In his keynote speech, Interior Minister Sar Kheng announced that by 2010 Cambodia will have established a national, independent mechanism mandated by the convention to combat torture.
Lao Monghay recalled that nearly two years ago Koh Kong provincial court convicted a police official in absentia for torturing a small boy.
“At present there isn’t much practice of torture in Cambodia,” he said. “It has decreased. But in the brutal regime of the Khmer Rouge, torture was worse than anywhere else, the worst torture. Duch is now being tried for practices of torture.”
Kaing Kek Ieuv, alias Duch, was chief of the Khmer Rouge’s notorious prison, Tuol Sleng, where as many as 16,000 prisoners were tortured, interrogated and later executed. He is facing an atrocity crimes trial under the UN-backed Khmer Rouge tribunal.
Em Sam An, the Ministry of Interior’s secretary of state in charge of security, also claimed that currently no coerced confessions exist, a positive result of the training of law enforcement officials about human rights.

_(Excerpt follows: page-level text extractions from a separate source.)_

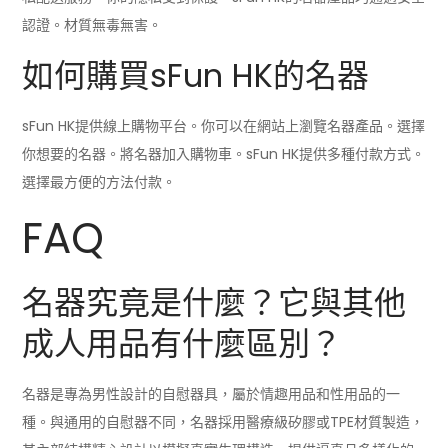
認證。材質無毒無害。
如何購買sFun HK的名器
sFun HK提供線上購物平台。你可以在網站上瀏覽名器產品。選擇
你想要的名器。將名器加入購物車。sFun HK提供多種付款方式。
選擇最方便的方法付款。
FAQ
名器究竟是什麼？它與其他
成人用品有什麼區別？
名器是專為男性設計的自慰器具，屬於情趣用品和性用品的一
種。與通用的自慰器不同，名器採用醫療級矽膠或TPE材質製造，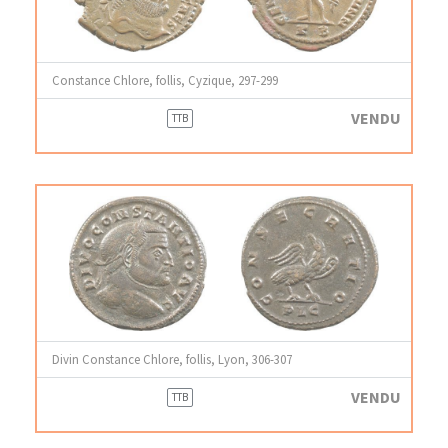
Constance Chlore, follis, Cyzique, 297-299
VENDU
TTB
Divin Constance Chlore, follis, Lyon, 306-307
VENDU
TTB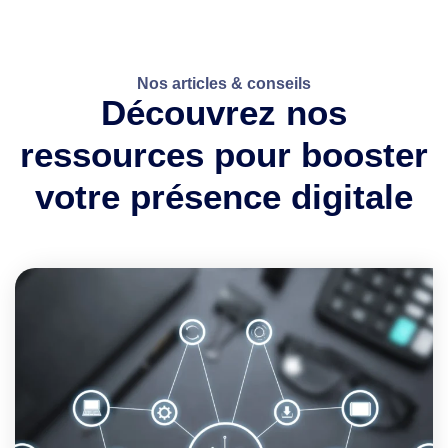
Nos articles & conseils
Découvrez nos
ressources pour booster
votre présence digitale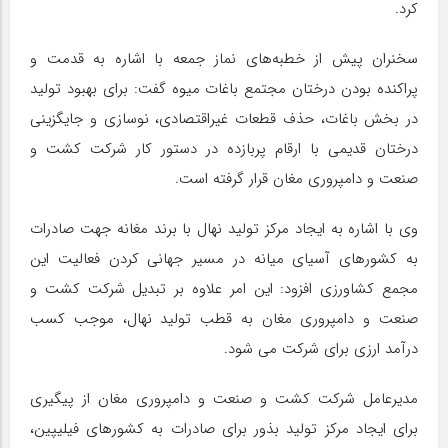
کرد.
سخنران پیش از خطبه‌های نماز جمعه با اشاره به قدمت و
پراکنده بودن درختان مجتمع باغات میوه گفت: برای بهبود تولید
در بخش باغات، حذف قطعات غیراقتصادی، نوسازی و جایگزینی
درختان قدیمی با ارقام پربازده در دستور کار شرکت کشت و
صنعت و دامپروری مغان قرار گرفته است.
وی با اشاره به ایجاد مرکز تولید نهال با برند مغانه جهت صادرات
به کشورهای آسیای میانه در مسیر جهانی کردن فعالیت این
مجمع کشاورزی افزود: این امر علاوه بر تبدیل شرکت کشت و
صنعت و دامپروری مغان به قطب تولید نهال، موجب کسب
درآمد ارزی برای شرکت می شود.
مدیرعامل شرکت کشت و صنعت و دامپروری مغان از پیگیری
برای ایجاد مرکز تولید بذور برای صادرات به کشورهای فیلیپین،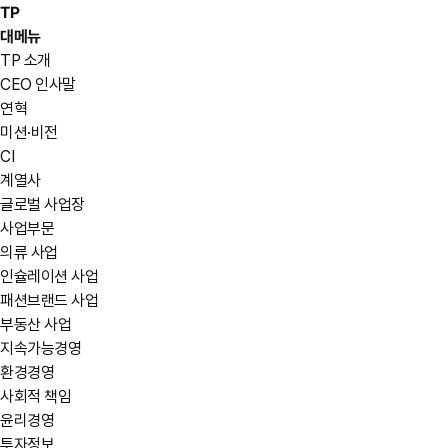
TP
대메뉴
TP 소개
CEO 인사말
연혁
미션·비전
CI
계열사
글로벌 사업장
사업부문
의류 사업
인슐레이션 사업
패션브랜드 사업
부동산 사업
지속가능경영
환경경영
사회적 책임
윤리경영
투자정보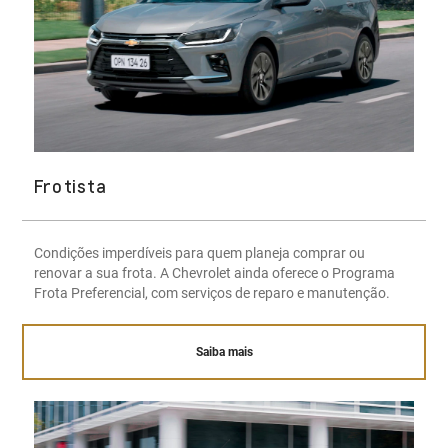
Frotista
Condições imperdíveis para quem planeja comprar ou
renovar a sua frota. A Chevrolet ainda oferece o Programa
Frota Preferencial, com serviços de reparo e manutenção.
Saiba mais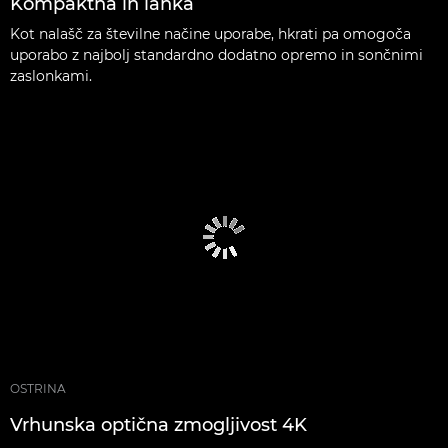
Kompaktna in lahka
Kot nalašč za številne načine uporabe, hkrati pa omogoča
uporabo z najbolj standardno dodatno opremo in sončnimi
zaslonkami.
OSTRINA
Vrhunska optična zmogljivost 4K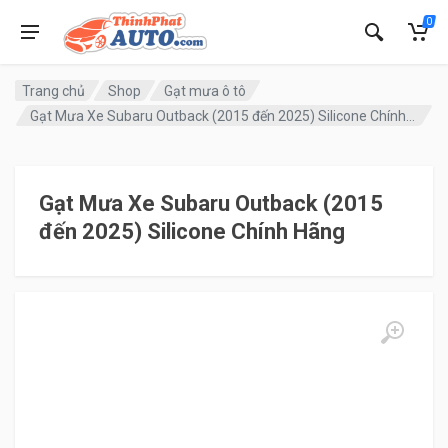
0
Trang chủ
Shop
Gạt mưa ô tô
Gạt Mưa Xe Subaru Outback (2015 đến 2025) Silicone Chính Hãng
Gạt Mưa Xe Subaru Outback (2015
đến 2025) Silicone Chính Hãng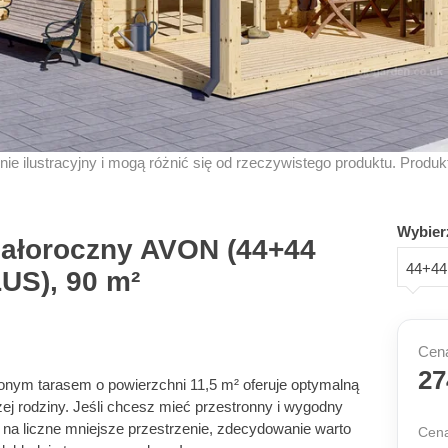
znie ilustracyjny i mogą różnić się od rzeczywistego produktu. Produ
Wybier
ałoroczny AVON (44+44
44+44
LUS), 90 m²
Cena
27
ym tarasem o powierzchni 11,5 m² oferuje optymalną
szej rodziny. Jeśli chcesz mieć przestronny i wygodny
 na liczne mniejsze przestrzenie, zdecydowanie warto
Cena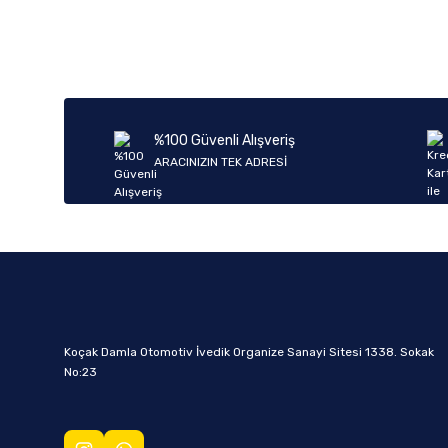
%100 Güvenli Alışveriş
ARACINIZIN TEK ADRESİ
Koçak Damla Otomotiv İvedik Organize Sanayi Sitesi 1338. Sokak
No:23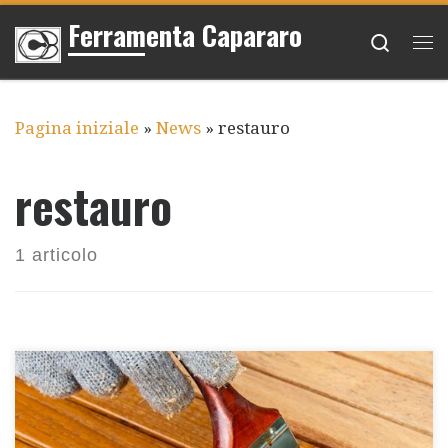
Ferramenta Capararo
Passa al contenuto
Searc
Me
Pagina iniziale
»
News
»
restauro
restauro
1 articolo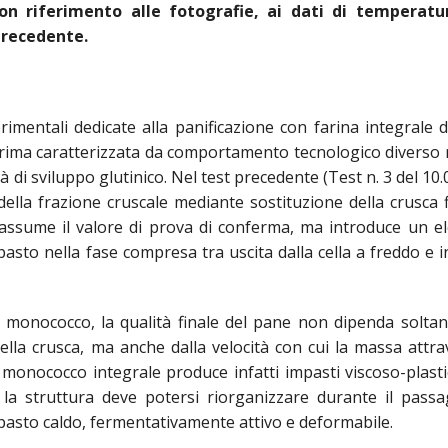
con riferimento alle fotografie, ai dati di temperatur
precedente.
imentali dedicate alla panificazione con farina integrale 
ima caratterizzata da comportamento tecnologico diverso 
 di sviluppo glutinico. Nel test precedente (Test n. 3 del 10.
 della frazione cruscale mediante sostituzione della crusca 
6 assume il valore di prova di conferma, ma introduce un 
impasto nella fase compresa tra uscita dalla cella a freddo e 
 di monococco, la qualità finale del pane non dipenda soltan
lla crusca, ma anche dalla velocità con cui la massa attra
l monococco integrale produce infatti impasti viscoso-plasti
e la struttura deve potersi riorganizzare durante il pass
asto caldo, fermentativamente attivo e deformabile.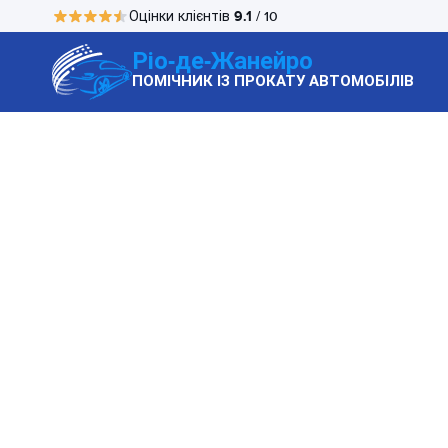
9.1
Оцінки клієнтів
/ 10
Ріо-де-Жанейро
ПОМІЧНИК ІЗ ПРОКАТУ АВТОМОБІЛІВ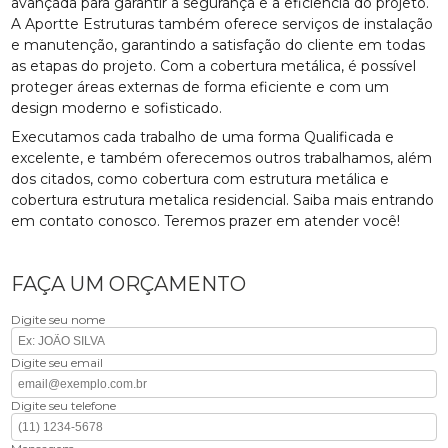
avançada para garantir a segurança e a eficiência do projeto.
A Aportte Estruturas também oferece serviços de instalação
e manutenção, garantindo a satisfação do cliente em todas
as etapas do projeto. Com a cobertura metálica, é possível
proteger áreas externas de forma eficiente e com um
design moderno e sofisticado.
Executamos cada trabalho de uma forma Qualificada e
excelente, e também oferecemos outros trabalhamos, além
dos citados, como cobertura com estrutura metálica e
cobertura estrutura metalica residencial. Saiba mais entrando
em contato conosco. Teremos prazer em atender você!
FAÇA UM ORÇAMENTO
Digite seu nome
Digite seu email
Digite seu telefone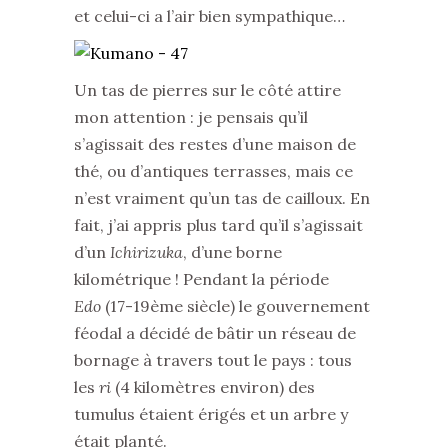
et celui-ci a l’air bien sympathique…
Un tas de pierres sur le côté attire
mon attention : je pensais qu’il
s’agissait des restes d’une maison de
thé, ou d’antiques terrasses, mais ce
n’est vraiment qu’un tas de cailloux. En
fait, j’ai appris plus tard qu’il s’agissait
d’un
Ichirizuka
, d’une borne
kilométrique ! Pendant la période
Edo
(17-19ème siècle) le gouvernement
féodal a décidé de bâtir un réseau de
bornage à travers tout le pays : tous
les
ri
(4 kilomètres environ) des
tumulus étaient érigés et un arbre y
était planté.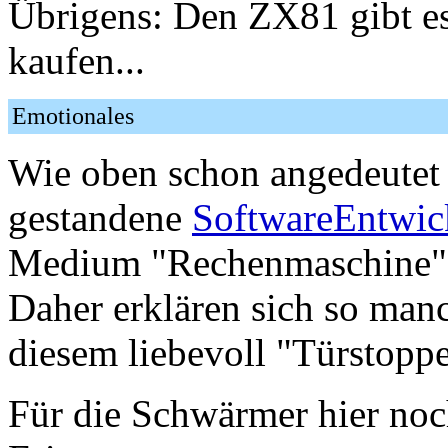
Übrigens: Den ZX81 gibt es
kaufen...
Emotionales
Wie oben schon angedeutet i
gestandene
SoftwareEntwic
Medium "Rechenmaschine" 
Daher erklären sich so man
diesem liebevoll "Türstopp
Für die Schwärmer hier noc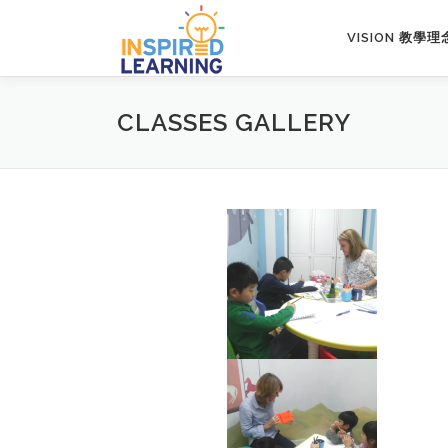
Skip
to
VISION 教學理
content
CLASSES GALLERY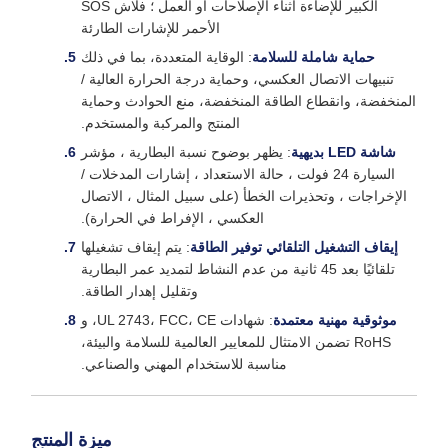
الكبير للإضاءة أثناء الإصلاحات أو العمل ؛ فلاش SOS
الأحمر للإشارات الطارئة
حماية شاملة للسلامة
: الوقاية المتعددة، بما في ذلك
تنبيهات الاتصال العكسي، وحماية درجة الحرارة العالية /
المنخفضة، وانقطاع الطاقة المنخفضة، منع الحوادث وحماية
المنتج والمركبة والمستخدم.
شاشة LED بديهية
: يظهر بوضوح نسبة البطارية ، مؤشر
السيارة 24 فولت ، حالة الاستعداد ، إشارات المدخلات /
الإخراجات ، وتحذيرات الخطأ (على سبيل المثال ، الاتصال
العكسي ، الإفراط في الحرارة).
إيقاف التشغيل التلقائي توفير الطاقة
: يتم إيقاف تشغيلها
تلقائيًا بعد 45 ثانية من عدم النشاط لتمديد عمر البطارية
وتقليل إهدار الطاقة.
موثوقية مهنية معتمدة
: شهادات UL 2743، FCC، CE، و
RoHS تضمن الامتثال للمعايير العالمية للسلامة والبيئة،
مناسبة للاستخدام المهني والصناعي.
ميزة المنتج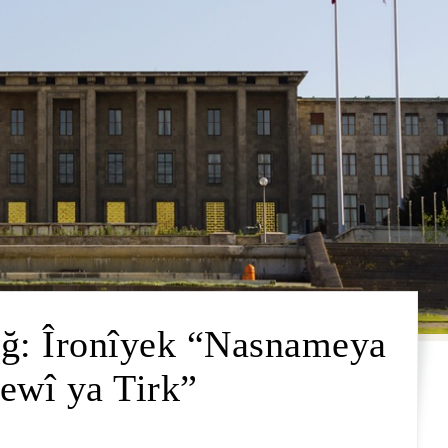
uğ: Îronîyek “Nasnameya
ewî ya Tirk”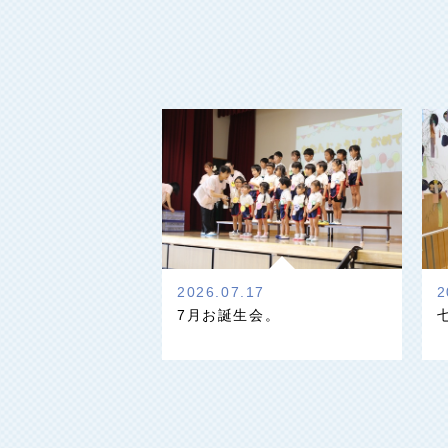
2026.07.17
2
7月お誕生会。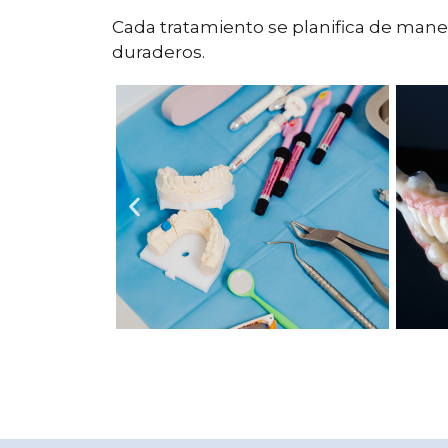
Cada tratamiento se planifica de man
duraderos.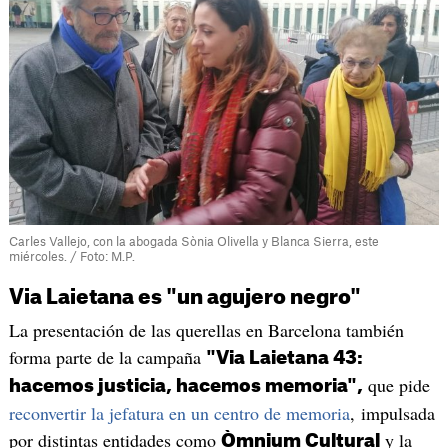
Carles Vallejo, con la abogada Sònia Olivella y Blanca Sierra, este
miércoles. / Foto: M.P.
Via Laietana es "un agujero negro"
La presentación de las querellas en Barcelona también
forma parte de la campaña
"Via Laietana 43:
que pide
hacemos justicia, hacemos memoria",
reconvertir la jefatura en un centro de memoria
, impulsada
por distintas entidades como
y la
Òmnium Cultural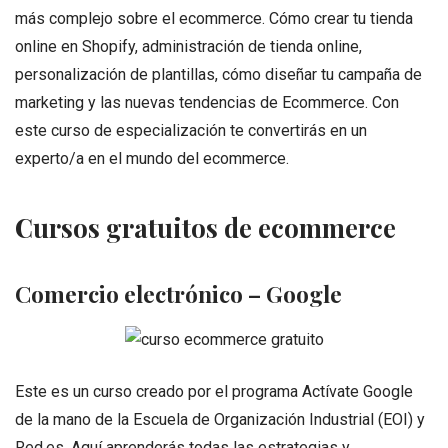
más complejo sobre el ecommerce. Cómo crear tu tienda
online en Shopify, administración de tienda online,
personalización de plantillas, cómo diseñar tu campaña de
marketing y las nuevas tendencias de Ecommerce. Con
este curso de especialización te convertirás en un
experto/a en el mundo del ecommerce.
Cursos gratuitos de ecommerce
Comercio electrónico – Google
Este es un curso creado por el programa Actívate Google
de la mano de la Escuela de Organización Industrial (EOI) y
Red.es. Aquí aprenderás todas las estrategias y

“Extra-judicial killings are almost zero now,” he said. “Only a few cases have occurred in far, rural areas. And these days there is no practice of torture. Now police officials have realized [their mistakes] and respect the law.”
Police did this without pressure from rights groups or the media, he added.
However, rights groups and press reports may have contributed, Lao Monghay said.
Torture cases take place in every country, he said, including the US, which had its rights reputation tarnished by the housing of terror suspects in a facility at Guantanamo Bay, Cuba.
But in those countries with a free press, less cases are covered up, such as in dictatorships or communist or military regimes, Lao Monghay said.
Still, Cambodia can use some improvements. Because lawyers, rights workers, relatives or journalists cannot see a suspect for the first 24 hours of arrest, a loophole for abuse exists, he said.
However, Cheam Yeap, a Cambodian People’s Party lawmaker, said access by diplomats, donor officials and human rights groups prevents torture cases.
“Practices of torture are declining now, he said. “I am not sure if robbers or kidnappers practice this.”
But that’s not enough, Lao Monghay said. The general prosecutor and his torture investigators need the right to secretly and independently check on prisons and police units, without notice, he said.